The danger of software suspend on servers
One of the interesting things about modern servers is that they often have the same sort of power-save support that desktops and laptops have, including the ability to be suspended in various ways. Usually this is harmless, but I am not convinced that it's a good idea in general. So, here's an amusing story to show why I feel that way.
We have some number of LTSP based X terminals that run regular X sessions on our collection of general login servers. This being the modern world, these sessions are full Gnome (or KDE) ones, and look pretty much like they would on a desktop machine (this is not always a great thing, as there are a number of applets and programs that make no sense on remote displays but don't notice this).

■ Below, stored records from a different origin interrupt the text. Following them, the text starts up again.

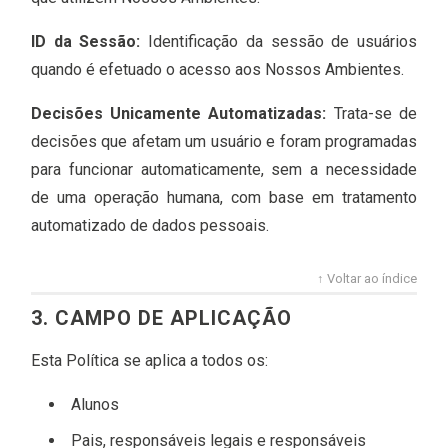
ID da Sessão:
Identificação da sessão de usuários
quando é efetuado o acesso aos Nossos Ambientes.
Decisões Unicamente Automatizadas:
Trata-se de
decisões que afetam um usuário e foram programadas
para funcionar automaticamente, sem a necessidade
de uma operação humana, com base em tratamento
automatizado de dados pessoais.
↑ Voltar ao índice
3. CAMPO DE APLICAÇÃO
Esta Política se aplica a todos os:
Alunos
Pais, responsáveis legais e responsáveis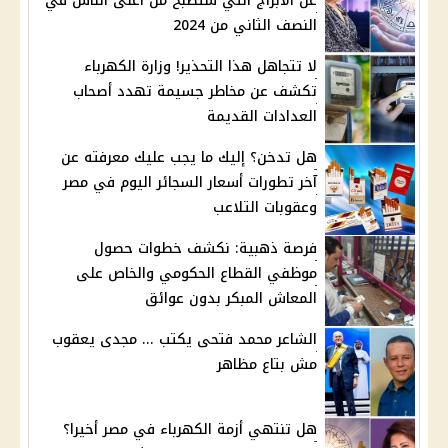
عن الأبراج التي ستصبح من أغنى الناس في
النصف الثاني من 2024
لا تتجاهل هذا التحذير! وزارة الكهرباء
تكشف عن مخاطر جسيمة تهدد أصحاب
العدادات القديمة
هل تدخن؟ إليك ما يجب عليك معرفته عن
آخر تطورات أسعار السجائر اليوم في مصر
وعقوبات التلاعب
فرصة ذهبية: نكشف خطوات حصول
موظفي القطاع الحكومي والخاص على
المعاش المبكر بدون عوائق
الشاعر محمد فتحى يكتب ... مجدى يعقوب
مش بتاع مظاهر
هل تنتهي أزمة الكهرباء في مصر أخيرا؟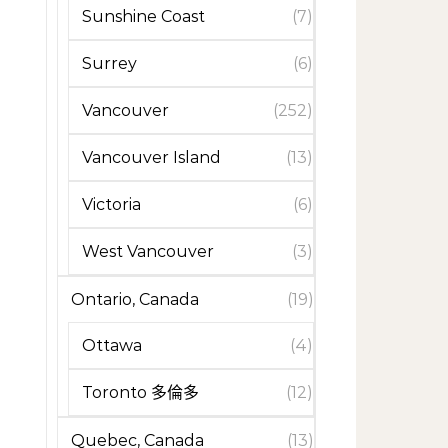
Sunshine Coast
(7)
Surrey
(6)
Vancouver
(252)
Vancouver Island
(13)
Victoria
(6)
West Vancouver
(3)
Ontario, Canada
(19)
Ottawa
(4)
Toronto 多倫多
(12)
Quebec, Canada
(13)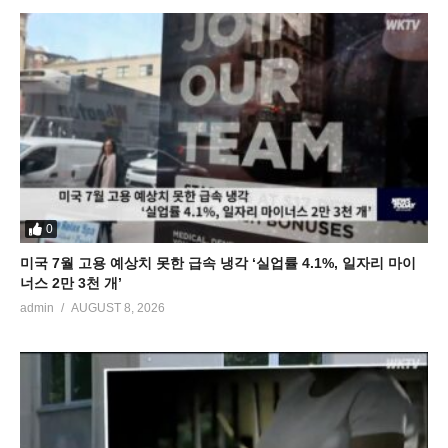
0
미국 7월 고용 예상치 못한 급속 냉각 ‘실업률 4.1%, 일자리 마이
너스 2만 3천 개’
admin
AUGUST 8, 2026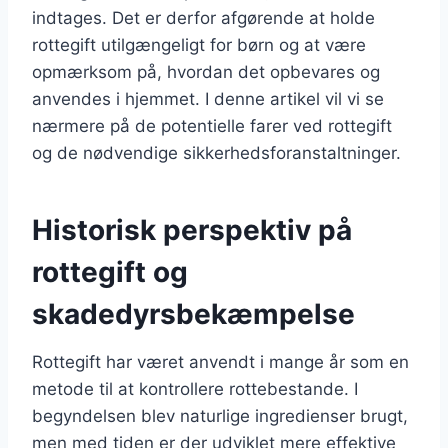
indtages. Det er derfor afgørende at holde
rottegift utilgængeligt for børn og at være
opmærksom på, hvordan det opbevares og
anvendes i hjemmet. I denne artikel vil vi se
nærmere på de potentielle farer ved rottegift
og de nødvendige sikkerhedsforanstaltninger.
Historisk perspektiv på
rottegift og
skadedyrsbekæmpelse
Rottegift har været anvendt i mange år som en
metode til at kontrollere rottebestande. I
begyndelsen blev naturlige ingredienser brugt,
men med tiden er der udviklet mere effektive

Once upon a time, relatively recently in fact, a user was logging out from their LTSP Gnome session and picked 'suspend' from the options menu. And, well, the machine did, because the server was capable of it and the software was willing to give it a go. Fortunately it was our least important and least used login server.
(For bonus points, the user did this on a Friday night.)
Now, part of how this happened was our slipup for not configuring Gnome to disable that particular feature (although, frankly, I blame Gnome for defaulting to allowing a remote session to suspend the machine). But part of it was because modern servers can be suspended, despite this not necessarily making a lot of sense.
(For extra amusement value, we almost didn't notice that this was what had happened, because when we came in on Monday morning it looked like the machine had spontaneously powered down so we just hit the power button and went on our way. We only clued in when we noticed an unusually large uptime for a machine that had been powered on that morning and then looked at the kernel logs.)